→ **PROBLEM DESCRIPTION**:
Pick out and copy every line below that has the word "меня".

RECORDS SUPPLIED START

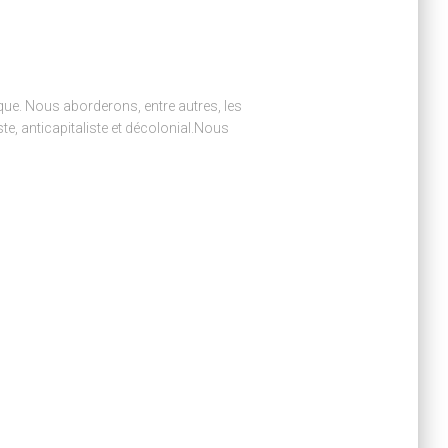
ique. Nous aborderons, entre autres, les
e, anticapitaliste et décolonial.Nous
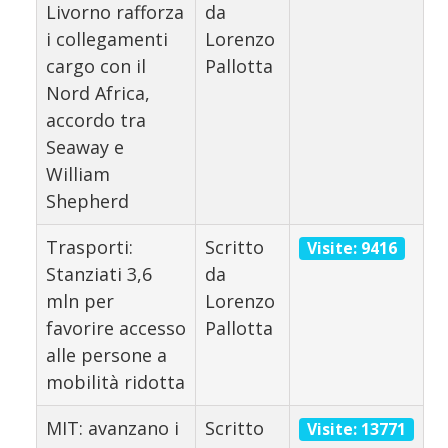
Livorno rafforza
da
i collegamenti
Lorenzo
cargo con il
Pallotta
Nord Africa,
accordo tra
Seaway e
William
Shepherd
Trasporti:
Scritto
Visite: 9416
Stanziati 3,6
da
mln per
Lorenzo
favorire accesso
Pallotta
alle persone a
mobilità ridotta
MIT: avanzano i
Scritto
Visite: 13771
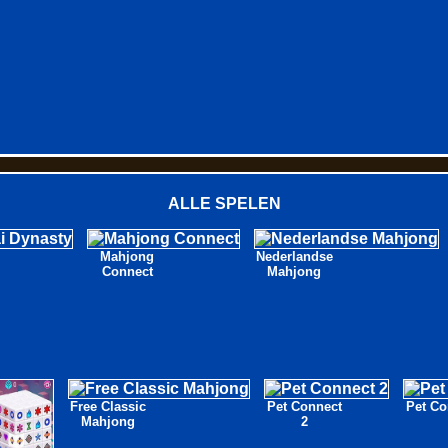
ALLE SPELEN
Mahjong
Nederlandse
Connect
Mahjong
Free Classic
Pet Connect
Pet Co
Mahjong
2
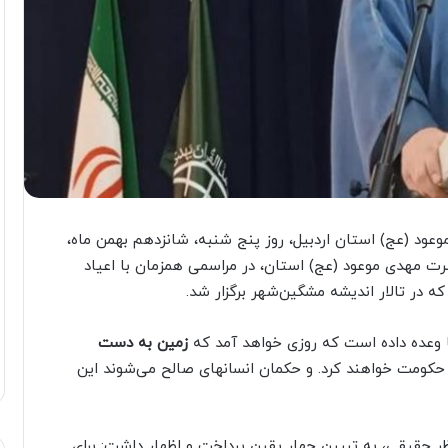
ود (عج) استان اردبیل، روز پنج شنبه، شانزدهم بهمن ماه،
ت مهدی موعود (عج) استان، در مراسمی همزمان با اعیاد
 در تالار اندیشه مشگین‌شهر برگزار شد.
ا وعده داده است که روزی خواهد آمد که
زمین به دست
حکومت خواهند کرد. و حکمان انسانهای صالح می‌شوند این
ر حقیقی، به تبیین چهار یقین پرداخت و اظهار داشت: برای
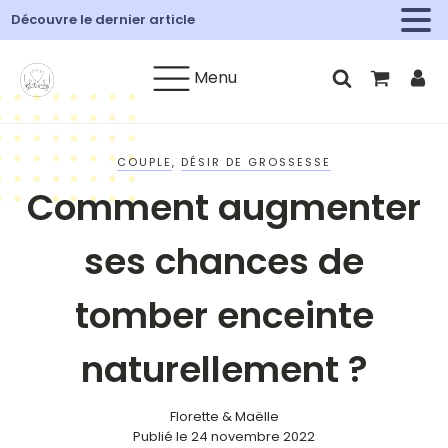
Découvre le dernier article
Menu
COUPLE
,
DÉSIR DE GROSSESSE
Comment augmenter
ses chances de
tomber enceinte
naturellement ?
Florette & Maëlle
Publié le
24 novembre 2022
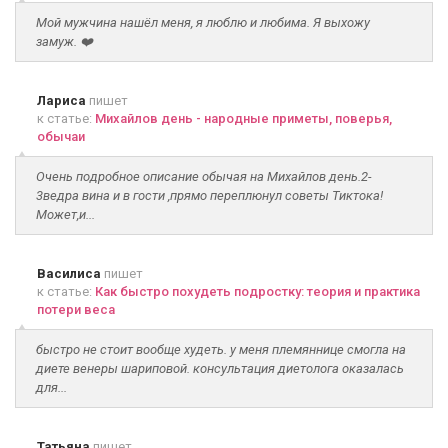
Мой мужчина нашёл меня, я люблю и любима. Я выхожу
замуж. ❤️
Лариса
пишет
к статье:
Михайлов день - народные приметы, поверья,
обычаи
Очень подробное описание обычая на Михайлов день.2-
3ведра вина и в гости ,прямо переплюнул советы Тиктока!
Может,и...
Василиса
пишет
к статье:
Как быстро похудеть подростку: теория и практика
потери веса
быстро не стоит вообще худеть. у меня племяннице смогла на
диете венеры шариповой. консультация диетолога оказалась
для...
Татьяна
пишет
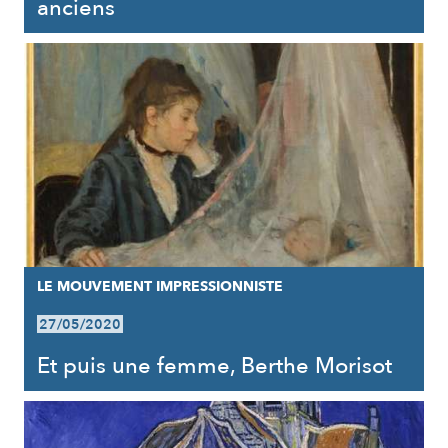
anciens
LE MOUVEMENT IMPRESSIONNISTE
27/05/2020
Et puis une femme, Berthe Morisot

RECORDS SUPPLIED END

→ **COMPLETED TASK**:
Мой мужчина нашёл меня, я люблю и любима. Я выхожу
быстро не стоит вообще худеть. у меня племяннице смогла на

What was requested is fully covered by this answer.